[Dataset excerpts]

[Start of Attachment]

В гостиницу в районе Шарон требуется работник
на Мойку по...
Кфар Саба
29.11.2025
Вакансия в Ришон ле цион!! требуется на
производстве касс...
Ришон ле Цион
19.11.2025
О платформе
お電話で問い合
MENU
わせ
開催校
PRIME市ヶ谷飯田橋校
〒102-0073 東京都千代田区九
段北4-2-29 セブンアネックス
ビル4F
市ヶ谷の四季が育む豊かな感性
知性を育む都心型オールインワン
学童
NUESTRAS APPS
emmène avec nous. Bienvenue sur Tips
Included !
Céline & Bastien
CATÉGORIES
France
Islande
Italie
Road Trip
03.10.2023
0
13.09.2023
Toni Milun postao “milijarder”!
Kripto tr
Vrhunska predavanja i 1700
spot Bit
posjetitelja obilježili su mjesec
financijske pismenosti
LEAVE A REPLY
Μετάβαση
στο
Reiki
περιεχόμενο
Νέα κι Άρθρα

[End of Attachment]

WHAT YOU HAVE TO DO - Repeat each record above precisely as written.

ANSWER TO THE PROBLEM -
В гостиницу в районе Шарон требуется работник
на Мойку по...
Кфар Саба
29.11.2025
Вакансия в Ришон ле цион!! требуется на
производстве касс...
Ришон ле Цион
19.11.2025
О платформе
お電話で問い合
MENU
わせ
開催校
PRIME市ヶ谷飯田橋校
〒102-0073 東京都千代田区九
段北4-2-29 セブンアネックス
ビル4F
市ヶ谷の四季が育む豊かな感性
知性を育む都心型オールインワン
学童
NUESTRAS APPS
emmène avec nous. Bienvenue sur Tips
Included !
Céline & Bastien
CATÉGORIES
France
Islande
Italie
Road Trip
03.10.2023
0
13.09.2023
Toni Milun postao “milijarder”!
Kripto tr
Vrhunska predavanja i 1700
spot Bit
posjetitelja obilježili su mjesec
financijske pismenosti
LEAVE A REPLY
Μετάβαση
στο
Reiki
περιεχόμενο
Νέα κι Άρθρα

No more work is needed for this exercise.